Signed-off-by: Roman Gushchin <guro@fb.com>
---
 Documentation/admin-guide/cgroup-v2.rst |  4 ++++
 include/linux/memcontrol.h              |  8 ++++++++
 mm/memcontrol.c                         |  4 +++-
 mm/percpu.c                             | 10 ++++++++++
 4 files changed, 25 insertions(+), 1 deletion(-)

diff --git a/Documentation/admin-guide/cgroup-v2.rst b/Documentation/admin-guide/cgroup-v2.rst
index fed4e1d2a343..aa8cb6dadadc 100644
--- a/Documentation/admin-guide/cgroup-v2.rst
+++ b/Documentation/admin-guide/cgroup-v2.rst
@@ -1276,6 +1276,10 @@ PAGE_SIZE multiple when read back.

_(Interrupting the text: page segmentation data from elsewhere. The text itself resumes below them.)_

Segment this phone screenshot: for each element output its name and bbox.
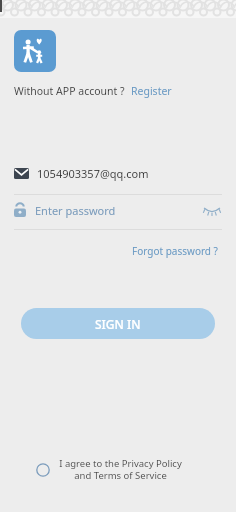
staticText: Forgot password ? [132, 244, 218, 258]
button[interactable]: Forgot password ? [130, 242, 220, 260]
button[interactable]: I agree to the Privacy Policy and Terms … [36, 457, 216, 482]
staticText: I agree to the Privacy Policy and Terms … [59, 457, 182, 482]
staticText: Without APP account ? [14, 84, 125, 98]
button[interactable]: Show password [202, 202, 222, 218]
button[interactable]: App logo [14, 30, 56, 72]
staticText: 1054903357@qq.com [37, 166, 149, 181]
button[interactable]: 1054903357@qq.com [14, 160, 222, 186]
staticText: Enter password [35, 203, 116, 218]
button[interactable]: SIGN IN [21, 308, 215, 339]
staticText: SIGN IN [95, 316, 141, 332]
button[interactable]: Enter password [14, 195, 222, 225]
staticText: Register [131, 84, 172, 98]
button[interactable]: Register [131, 84, 172, 98]
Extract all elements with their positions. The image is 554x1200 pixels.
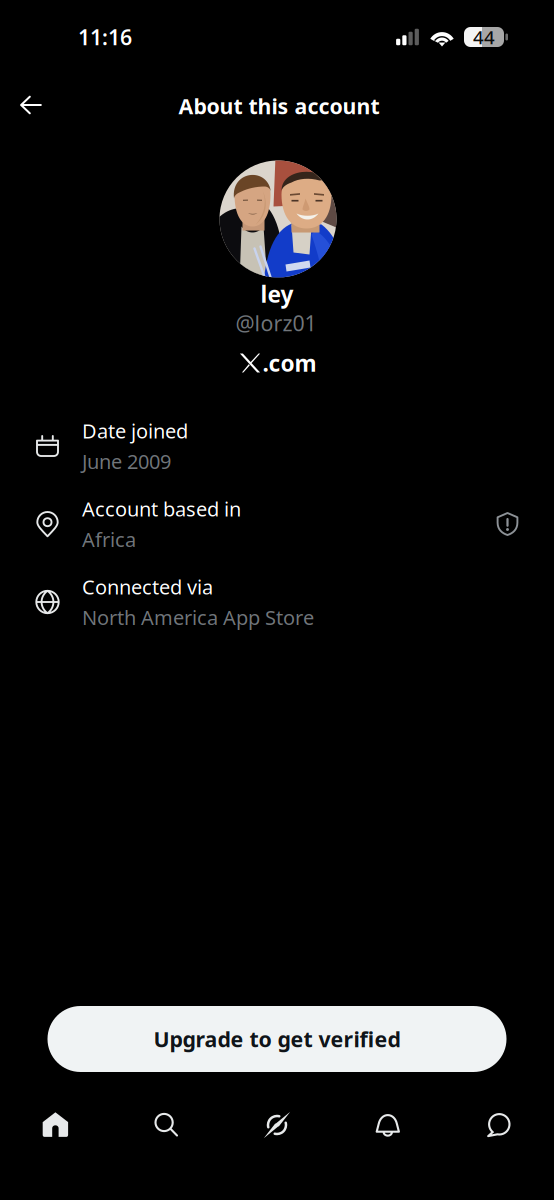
- button[interactable]: Notifications: [332, 1090, 443, 1160]
- staticText: 11:16: [78, 23, 132, 51]
- button[interactable]: Search: [111, 1090, 222, 1160]
- staticText: June 2009: [82, 448, 171, 475]
- staticText: ley: [260, 279, 294, 309]
- staticText: Africa: [82, 526, 136, 553]
- button[interactable]: Messages: [443, 1090, 554, 1160]
- staticText: 44: [473, 25, 495, 49]
- button[interactable]: Home: [0, 1090, 111, 1160]
- staticText: About this account: [178, 92, 380, 120]
- staticText: Upgrade to get verified: [154, 1025, 400, 1053]
- staticText: North America App Store: [82, 604, 314, 631]
- staticText: Date joined: [82, 417, 188, 444]
- button[interactable]: Upgrade to get verified: [48, 1006, 506, 1072]
- button[interactable]: Back: [5, 80, 57, 130]
- button[interactable]: Grok: [222, 1090, 332, 1160]
- staticText: Account based in: [82, 495, 241, 522]
- staticText: @lorz01: [236, 309, 316, 337]
- staticText: Connected via: [82, 573, 213, 600]
- staticText: .com: [262, 348, 316, 378]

 		Amount of memory used for storing in-kernel data
 		structures.
 
+	  percpu
+		Amount of memory used for storing per-cpu kernel
+		data structures.
+
 	  sock
 		Amount of memory used in network transmission buffers
 
diff --git a/include/linux/memcontrol.h b/include/linux/memcontrol.h
index 968b73cad428..a3086c832799 100644
--- a/include/linux/memcontrol.h
+++ b/include/linux/memcontrol.h
@@ -32,11 +32,19 @@ struct kmem_cache;
 enum memcg_stat_item {
 	MEMCG_SWAP = NR_VM_NODE_STAT_ITEMS,
 	MEMCG_SOCK,
+	MEMCG_PERCPU_B,
 	/* XXX: why are these zone and not node counters? */
 	MEMCG_KERNEL_STACK_KB,
 	MEMCG_NR_STAT,
 };
 
+static __always_inline bool memcg_stat_item_in_bytes(enum memcg_stat_item item)
+{
+	if (item == MEMCG_PERCPU_B)
+		return true;
+	return vmstat_item_in_bytes(item);
+}
+
 enum memcg_memory_event {
 	MEMCG_LOW,
 	MEMCG_HIGH,
diff --git a/mm/memcontrol.c b/mm/memcontrol.c
index 84a1fb848a85..b3cf8c5e7f71 100644
--- a/mm/memcontrol.c
+++ b/mm/memcontrol.c
@@ -783,7 +783,7 @@ void __mod_memcg_state(struct mem_cgroup *memcg, int idx, int val)
 	if (mem_cgroup_disabled())
 		return;
 
-	if (vmstat_item_in_bytes(idx))
+	if (memcg_stat_item_in_bytes(idx))
 		threshold <<= PAGE_SHIFT;
 
 	x = val + __this_cpu_read(memcg->vmstats_percpu->stat[idx]);
@@ -1490,6 +1490,8 @@ static char *memory_stat_format(struct mem_cgroup *memcg)
 	seq_buf_printf(&s, "slab %llu\n",
 		       (u64)(memcg_page_state(memcg, NR_SLAB_RECLAIMABLE_B) +
 			     memcg_page_state(memcg, NR_SLAB_UNRECLAIMABLE_B)));
+	seq_buf_printf(&s, "percpu %llu\n",
+		       (u64)memcg_page_state(memcg, MEMCG_PERCPU_B));
 	seq_buf_printf(&s, "sock %llu\n",
 		       (u64)memcg_page_state(memcg, MEMCG_SOCK) *
 		       PAGE_SIZE);
diff --git a/mm/percpu.c b/mm/percpu.c
index 4615a0a809b8..71de0bae96f0 100644
--- a/mm/percpu.c
+++ b/mm/percpu.c
@@ -1603,6 +1603,11 @@ static void pcpu_memcg_post_alloc_hook(struct obj_cgroup *objcg,
 
 	if (chunk) {
 		chunk->obj_cgroups[off >> PCPU_MIN_ALLOC_SHIFT] = objcg;
+
+		rcu_read_lock();
+		mod_memcg_state(obj_cgroup_memcg(objcg), MEMCG_PERCPU_B,
+				size * num_possible_cpus());
+		rcu_read_unlock();
 	} else {
 		obj_cgroup_uncharge(objcg, size * num_possible_cpus());
 		obj_cgroup_put(objcg);
@@ -1621,6 +1626,11 @@ static void pcpu_memcg_free_hook(struct pcpu_chunk *chunk, int off, size_t size)
 
 	obj_cgroup_uncharge(objcg, size * num_possible_cpus());
 
+	rcu_read_lock();
+	mod_memcg_state(obj_cgroup_memcg(objcg), MEMCG_PERCPU_B,
+			-(size * num_possible_cpus()));
+	rcu_read_unlock();
+
 	obj_cgroup_put(objcg);
 }
 
-- 
2.25.4